Real is not True: Backdoor Attacks Against Deepfake Detection

Authors: Hong Sun, Ziqiang Li, Lei Liu, Bin Li

Published: 2024-03-11 10:57:14+00:00

AI Summary

This paper introduces Bad-Deepfake, a novel backdoor attack against deepfake detection models. By strategically manipulating a subset of training data, Bad-Deepfake achieves a 100% attack success rate against existing detectors, highlighting their vulnerability to this type of attack.

Abstract

The proliferation of malicious deepfake applications has ignited substantial public apprehension, casting a shadow of doubt upon the integrity of digital media. Despite the development of proficient deepfake detection mechanisms, they persistently demonstrate pronounced vulnerability to an array of attacks. It is noteworthy that the pre-existing repertoire of attacks predominantly comprises adversarial example attack, predominantly manifesting during the testing phase. In the present study, we introduce a pioneering paradigm denominated as Bad-Deepfake, which represents a novel foray into the realm of backdoor attacks levied against deepfake detectors. Our approach hinges upon the strategic manipulation of a delimited subset of the training data, enabling us to wield disproportionate influence over the operational characteristics of a trained model. This manipulation leverages inherent frailties inherent to deepfake detectors, affording us the capacity to engineer triggers and judiciously select the most efficacious samples for the construction of the poisoned set.
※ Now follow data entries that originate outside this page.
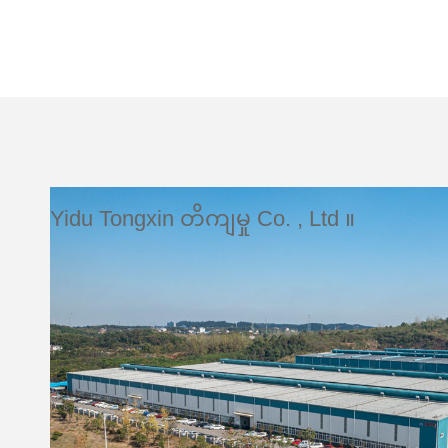
Yidu Tongxin တိကျမှု Co. , Ltd ။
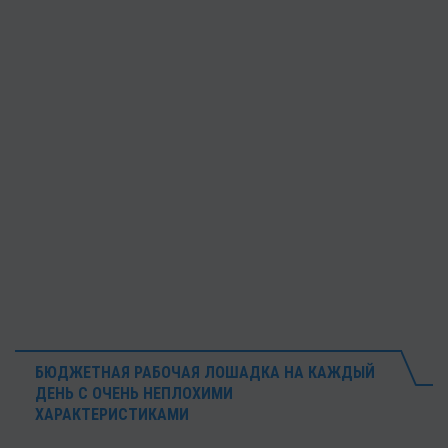
БЮДЖЕТНАЯ РАБОЧАЯ ЛОШАДКА НА КАЖДЫЙ
ДЕНЬ С ОЧЕНЬ НЕПЛОХИМИ
ХАРАКТЕРИСТИКАМИ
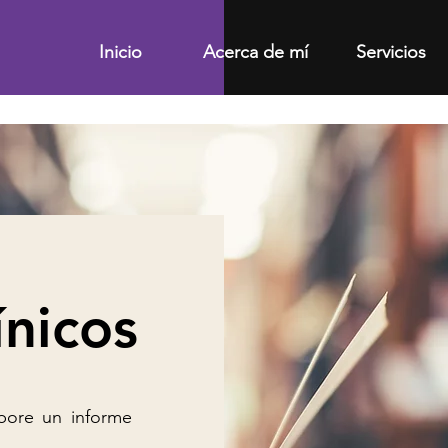
Inicio
Acerca de mí
Servicios
ínicos
abore un informe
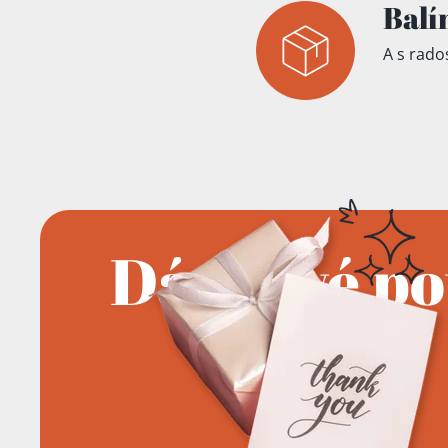
Balí
A s rados
Dárkové p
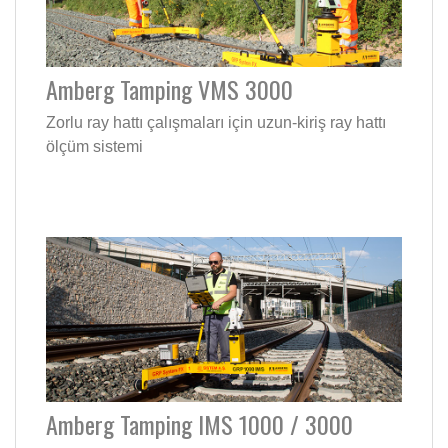
Amberg Tamping VMS 3000
Zorlu ray hattı çalışmaları için uzun-kiriş ray hattı
ölçüm sistemi
Amberg Tamping IMS 1000 / 3000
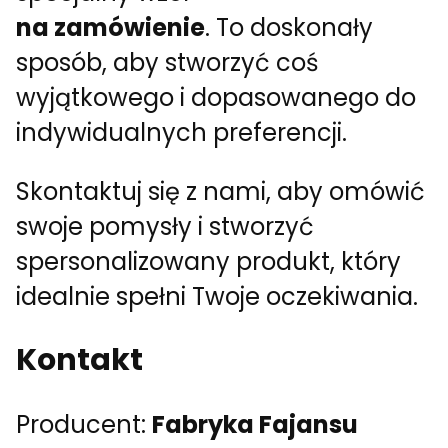
na zamówienie
. To doskonały
sposób, aby stworzyć coś
wyjątkowego i dopasowanego do
indywidualnych preferencji.
Skontaktuj się z nami, aby omówić
swoje pomysły i stworzyć
spersonalizowany produkt, który
idealnie spełni Twoje oczekiwania.
Kontakt
Producent:
Fabryka Fajansu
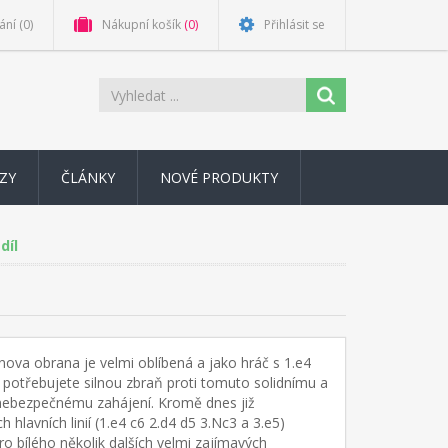
ání
(0)
Nákupní košík
(0)
Přihlásit se
ZY
ČLÁNKY
NOVÉ PRODUKTY
díl
ova obrana je velmi oblíbená a jako hráč s 1.e4
potřebujete silnou zbraň proti tomuto solidnímu a
nebezpečnému zahájení. Kromě dnes již
 hlavních linií (1.e4 c6 2.d4 d5 3.Nc3 a 3.e5)
pro bílého několik dalších velmi zajímavých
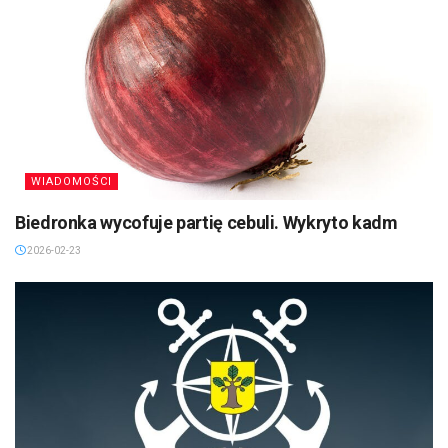
WIADOMOŚCI
Biedronka wycofuje partię cebuli. Wykryto kadm
2026-02-23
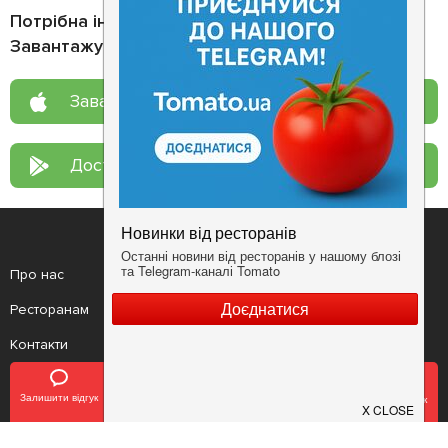
Потрібна інформація про заклад?
Завантажуйте додаток!
Завантажте у
App Store
Доступно у
Google Play
Про нас
Рецепт дня
Ресторанам
Новини
Контакти
Анонси
Куди піти
Здоров'я
Залишити відгук
Позвонить
У закладки
Забронировать столик
Лайфхак
Мобільний додаток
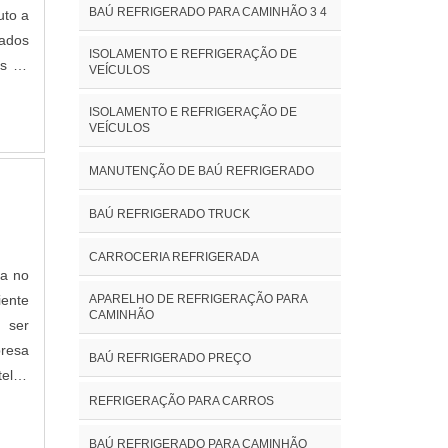
ça e
BAÚ REFRIGERADO PARA CAMINHÃO 3 4
uto a
onais
zados
eis;
ISOLAMENTO E REFRIGERAÇÃO DE
os de
VEÍCULOS
razo;
NTOA
mica
ISOLAMENTO E REFRIGERAÇÃO DE
a com
VEÍCULOS
 para
 para
es e
usto-
MANUTENÇÃO DE BAÚ REFRIGERADO
 uma
cia,
to de
ência
BAÚ REFRIGERADO TRUCK
os de
ado;
tores
CARROCERIA REFRIGERADA
a da
ia no
nta a
eção,
APARELHO DE REFRIGERAÇÃO PARA
iente
turos
CAMINHÃO
 ser
a com
resa
BAÚ REFRIGERADO PREÇO
 mais
telha
A NO
Ainda
REFRIGERAÇÃO PARA CARROS
emas
resas
chada
BAÚ REFRIGERADO PARA CAMINHÃO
Through the synergistic amalgamation of these sophisticated techniques, we achieve an remarkable performance-a 100% attack success rate (ASR) against extensively employed deepfake detectors.


Key findings
Bad-Deepfake achieves a 100% attack success rate against state-of-the-art deepfake detection models. The attack maintains high benign accuracy, meaning it doesn't significantly reduce the model's performance on legitimate inputs. The poisoned images generated appear visually natural.
Approach
Bad-Deepfake leverages inherent weaknesses in deepfake detectors to construct triggers for a backdoor attack. It uses a Filtering-and-Updating Strategy (FUS) to select the most influential samples for creating a poisoned dataset that is then used to train a vulnerable model.
Datasets
FaceForensics++ dataset, including DeepFakes, Face2Face, FaceShifter, FaceSwap, and NeuralTextures manipulations.
Model(s)
SE-ResNeXt
Author countries
China